I wanted to briefly describe main steps which should be taken to correctly implement designs in VHDL (but of course it works for any other languages). As an example I chose simple moving average filter. The purpose is not to build something difficult, but to show how to build working, well-tested designs.

What are these steps?

1. Specification

Before you start coding, you have to be able to answer some basic questions like:

  • How should a design work?
  • How should it look finally?
  • How should it behave in unexpected situation?

You should write or get specification of the project with all details and understand it. Before any work, you should clarify all your thoughts, worries, doubts etc.

2. Methodology

This part is specific for hardware languages. Important is not only knowledge about what you have to implement, but how the code will be placed in the hardware as well. Remember that at the end, your code will be translated to real gates and registers. VHDL is a language where you have to care about target hardware and understand what compiler will do with your code.  Your project should be optimised for specific target. You have to take into account timings, resources, speed. Remember also that designs have their own life. Even simple projects are developed for a long time and new versions are created one after another. If you don’t prepare the code for it at the beginning, with every new modification will be harder and harder to add changes. All these things matter here. When you start writing the code it must be as simple as possible, but meet all requirements.

3. Tests

When you know what to do, and how to do, next step is to think how can it be tested?

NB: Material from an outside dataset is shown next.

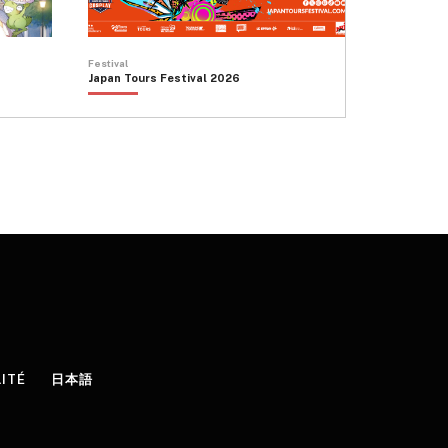
Festival
Japan Tours Festival 2026
LITÉ
日本語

How can you be sure that created design will behave as it should and as it is described in the specification? What should you do to ensure that you project works properly and risk of any bugs is low?

4. Implementation

After all that ‘boring’ steps, comes time to start coding:

  • write your design
  • create and write all tests for it
  • verify the design and if it has any bugs fix them

Sometimes it seems that steps 1 – 3 are not so important and time spent for it is wasted, because there are no visible results after that. This is not true. Sometimes spending more time on that first steps, saves much more time later, during developing and implementation. Many times I took a part in projects where thinking how to do it, took more than 90% of whole time reserved for the project.